The Celiac Sprue Association has an excellent web site covering all aspects of this condition. Dr. Joe Galati will tonight review the most common features of this condition.

Celiac disease (CD) is a genetically linked disease with an enviornmental trigger. In people with CD, eating certain types of protein fractions, commonly called gluten, set off an autoimmune response that causes damage to the small intestine. This, in turn, causes the small intestine to lose the ability to absorb the nutrients found in food, leading to malnutrition and a variety of other complications.

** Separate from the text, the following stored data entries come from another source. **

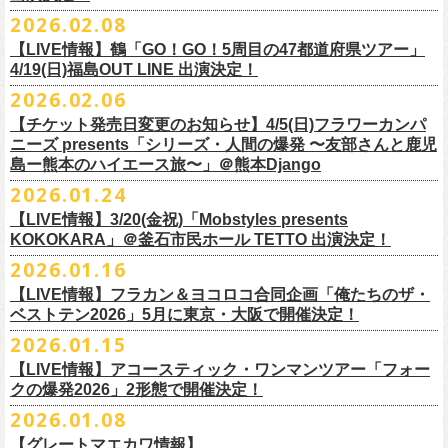
チケット料金：
・宮崎朝子（SHISHAMO）
お肉をたっぷり味わいながら、生の音楽に酔いしれる「ニクオン」
。今
トにて”皆勤風呂ントアクト”として皆さんをお迎えします。
フラカンの出演は6月20日(土)になります。
一般チケット発売日：5月23日(土) 10:00
2026.02.08
日時：2026年4月30日(木) 開場18:15／開園19:00
一般チケット発売日：3月28日(土)
前売 ¥5,500(税込/ドリンク代別）
・山田将司＆菅波栄純（THE BACK HORN）
2026年5月に奈良と岐阜で開催、SCOOBIE DOを迎えお届けするフラワ
【公演詳細】
年もお楽しみください！
どうぞお楽しみに♨️
どうぞお楽しみに！
問い合わせ：JAILHOUSE(052)936-6041 /
https://www.jailhouse.jp/live/
会場：恵比寿
LIQUIDROOM
U-22割 ￥4,500(税込/ドリンク代別/身分証持参必須（コピー不可/公演当
【LIVE情報】鶴「GO！GO！5周目の47都道府県ツアー」
ーカンパニーズが不定期で行なっている２マンライブ企画「シリーズ・
公演タイトル：第11回！ 僕たち、プロ野球大好きミュージシャンです！
オフィシャルホームページ：
https://www.
nikuon.com/top
dragondeluxe2026/
チケット料金：前売り¥5,700(税込/整理番号付/ドリンク代別途要) *記念バ
◎「フォークの爆発2026 ミニマル巡業 〜うたとギターとコーラスと〜」
日提示できない場合は一般価格チケットとの差額分をお支払いいただき
4/19(日)福島OUT LINE 出演決定！
「ホフディラン 春のベースまつり」に今年もグレートマエカワの出演が
人間の爆発」の一般チケット発売が3/8(日)10:00よりスタート！
日時・会場：3月17日（火）新宿ロフトプラスワン
お問い合わせ：ニクオン実行委員会 info＠
nikuon.com
◎「OTODAMA’26」
◎『
YATSUI FESTIVAL! 2026
』
ッヂ付
6/28(日) 札幌musica hall cafe 開場15:30/開演16:00 問：浮雲社中
ます)
決定！
ますます充実のライブを展開している両者によるガチンコ対バン、熱す
2026.02.06
（http://www.loft-prj.co.jp/PLUSONE/）
日時：5月4日(月祝)、5日(火祝) 開場10:00 / 開演11:00
日程：
2026
年
6
月
20
日（土）、
6
月
21
日（日） ※フラワーカンパニーズ
＊フラワーカンパニーズファンクラブ「ヤングフラワーズ」優先販売を
鶴「GO！GO！5周目の47都道府県ツアー」4/19(日)福島OUT LINE 公演
一般チケット発売日：2026年3月15日(日)10:00
チケット料金：4,800円（税込/整理番号付/ドリンク代別）
※１人１枚※未就学児入場不可/小学生以上チケット必要
ぎるステージになること必至！
開場／開演： 18:15／19:00
＊フラワーカンパニーズの出演は5月5日(火祝)のみ
の出演は6/20(土)のみ
【チケット発売日変更のお知らせ】4/5(日)フラワーカンパ
予定しています。次号会報誌にご案内を同
封します
にフラワーカンパニーズの出演が決定！
プレイガイド：
※高校生以下は当日¥2,000キャッシュバック（
当日年齢を証明できるも
一般チケット発売日：2026年6月6日(土)
◎「ホフディラン 春のベースまつり2026」
どうぞお見逃しなく〜
出演ミュージシャン： ※五十音順
会場：大阪・泉大津フェニックス
開場
ニーズ presents「シリーズ・人間の爆発 〜友部さんと鹿児
/
開演（両日）：
11:30
チケットぴあ
の（学生証、保険証など）
のご提示が必要となります）
＊ライブハウス会場限定店頭先行：4/4(土) 12:00〜19:00
日時：2026年5月20日(水) OPEN 18:30 / START 19:00
イノウエアツシ（ニューロティカ／横浜DeNAベイスターズ）、ウエノコ
島ー熊本のハイエース旅〜」＠熊本Django
その他詳細→
https://shimizuonsen.com/otodama/26/
会場
: Spotify O-EAST / Spotify O-WEST / Spotify O-nest 5F / Spotify O-
◎鶴「GO！GO！5周目の47都道府県ツアー」
イープラス
一般チケット発売日：3月28日(土)10:00
・クラブカウンターアクション宮古店頭
会場：新代田FEVER
ウジ（the HIATUS、Radio
nest 6F / Spotify O-Crest
2026.01.24
日時：2026年4月19日(日) 開場15:30 / 開演16:00
ローソンチケット
〒027-0083 岩手県宮古市大通２丁目６－１１
出演：ホフディラン
◎フラワーカンパニーズpresents『シリーズ・
人間の爆発』
Caroline／広島東洋カープ）、オカモト”MOBY”タクヤ (SCOOBIE DO ／
duo MUSIC EXCHANGE /
clubasia / LOFT9 shibuya / WOMBLIVE /
会場：福島OUT LINE
ネクストロード 03-5114-7444（平日14:00〜18:00）
プレイガイドなど詳細はライブページにてご確認くださ
【LIVE情報】3/20(金祝)「Mobstyles presents
6月から開催するフラワーカンパニーズのアコースティック企画の新たな
*
注意事項
ゲストベーシスト：ウエノコウジ（the HIATUS / Radio Caroline)、グレ
MLB解説者)、グレート
shibuya 7thFLOOR
出演：鶴、フラワーカンパニーズ
KOKOKARA」＠釜石市民ホール TETTO 出演決定！
い
https://flowercompanyz.com/live/
試みとなる歌とアコースティックギター一本とコーラスと小
物の楽器な
東北地方在住者のみの先着販売となります
ートマエカワ (フラワーカンパニーズ
) 、junko（打首獄門同好会）、and
・5月30日(土) 開場 16:30 / 開演 17:00
マエカワ（フラワーカンパニーズ／中日ドラゴンズ）、樋口豊
主催
:
やついいちろう
チケット料金：¥4800(税込/オールスタンディング/ドリンク代別途要)
どで構成するライヴ「フォークの爆発2026 ミニマル巡業 〜うたとギター
2026.01.16
１人１枚のみ購入可能
more,,,
会場：奈良NEVER LAND
（BUCK∞TICK／阪神タイガース）
他出演者、チケットなど詳細：以下よりご確認ください
一般チケット発売日：2月21日(土)
とコーラスと〜」の一般チケット発売が3/8(日)10:00よりスタート！
住所記載の身分証確認持参の上、
それぞれのライブハウス店頭にて販売
来場チケット：前売り：¥5,300+1drink 当日：¥5,800+1drink
出演：フラワーカンパニーズ/SCOOBIE DO
【LIVE情報】フラカン＆ヨコロコ合同企画「俺たちのザ・
司会：金光裕史（音楽と人編集部／阪神タイガース）
◎「モンキーTシャツ」
【YATSUI FESTIVAL! 2026 WEB INFORMATION】
問い合わせ：GIPお問合せフォーム→
https://www.gip-web.co.jp/t/info
します
配信チケット：前売り配信視聴券：¥3,000
ベストテン2026」5月に東京・大阪で開催決定！
チケット料金：前売り¥5.200(税込/D別/整理番号付)
6月から開催するフラワーカンパニーズのアコースティック企画の新たな
料金：前売￥4,000 ※税込／要1オーダー（500円以上）
価格：￥3,700(税込)
オフィシャルサイト：
https://yatsui-fes.com
◎「フォークの爆発2026 ミニマル巡業 〜うたとギターとコーラスと〜」
購入は現金のみとなります
当日・アーカイブ配信視聴券：¥3,500
一般チケット発売日：2026年3月8日(日)
試みとなる歌とアコースティックギター一本とコーラスと小
物の楽器な
チケット発売日：2月28日（土）11時〜
2026.01.15
ボディ：ビッグシルエット
オフィシャルX：
https://x.com/YATSUIFES
＊ミニマル巡業とは『
新たな試みとして歌とアコースティックギター一
転売は固く禁止とさせていただきます
＊お得な来場＆配信チケット：前売り：¥7,000+1drink
プレイガイド：
どで構成するライヴ「フォークの爆発2026 ミニマル巡業 〜うたとギター
※購入枚数制限あり／お一人様2枚まで
カラー：ホワイト、アシッドブルー
オフィシャルFacebook：
https://www.facebook.com/YATSUIFES
【LIVE情報】アコースティック・ワンマンツアー「フォー
本とコーラスと小
物の楽器などで構成するライヴ』です
公演当日も身分証を確認させて頂きます（U-22割も同様）
チケット発売：
イープラス
とコーラスと〜」に札幌公演の追加が決定！
※チケットの整理番号順での入場となります。
素材 ： 綿100％
オフィシャルInstagram ：
https://www.instagram.com/yatsuifes/
クの爆発2026」2形態で開催決定！
6/8(月)京都・紫明会館 18:30/19:00 問：SOLE CAFE
当日11:30〜整列開始いたします
ホフディランオフィシャルFC先行(抽選)：3/19(木)
12:00-3/22(日) 23:59
チケットぴあ
販売URL
サイズ：S / M / L / XL
2026.01.08
6/10(水)広島・東広島 西条公会堂 18:30/19:00 問：キャンディープロモ
近隣のご迷惑になるためそれ以前のお並びは禁止とさせていただき
ます
一般発売その他情報は
ローソンチケット Ｌコード：56253
◎「フォークの爆発2026 ミニマル巡業 〜うたとギターとコーラスと〜」
https://eplus.jp/sf/detail/4487570001-P0030001
＜製品サイズ＞
YATSUI FESTIVAL! 2026お問合せ：Spotify O-EAST：03-5458-4681
ーション広島
その他詳細：
https://www.gip-web.co.jp/schedule/detail/8491#13568
特設サイトにて→
https://hoff.jp/e/
bs26/
【グレートマエカワ情報】
問い合わせ：奈良NEVER LAND
http://nara-neverland.
com/pc/info.html
＊ミニマル巡業とは『
新たな試みとして歌とアコースティックギター一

The offending protein, gluten, is found in wheat, barley, rye, and to a lesser extent, oats (WBRO). Related proteins are found in triticale, spelt, kamut. Refer to grains and flours Glossary for a more extensive list of both safe and offending grains.


Celiac Disease is:

  • an inherited disease. Celiac disease effects those with a genetic predisposition.
  • linked to genetically transmitted histocompatibility cell antigens (HLA DR3-DQ2, DR5/7 DQ2, and DR4-DQ8). Other genetic links are being discovered.
  • COMMON. Approximately 1 in 133 people have CD, however, only about 3% of these have been diagnosed. This number is based upon a milestone multi-center study of blood samples collected from 13,145 people from February 1996 to May of 2001. This means that there were over 2.1 million undiagnosed people with celiac disease in the United States in 2001.
  • characterized by (IgA mediated) damage to the mucosal lining of the small intestine which is known as villous atrophy.
  • responsible for the malabsorption of nutrients resulting in malnutrition.
  • linked to skin blisters known as dermatitis herpetiformis (DH).
  • not age-dependent. It may become active at any age.

Celiac Disease is NOT:


  • simply a food allergy (IgA).
  • an idiosyncratic reaction to food proteins (mediated by IgE).
  • typified by a rapid histamine-type reaction (such as bronchospasm, urticaria, etc.).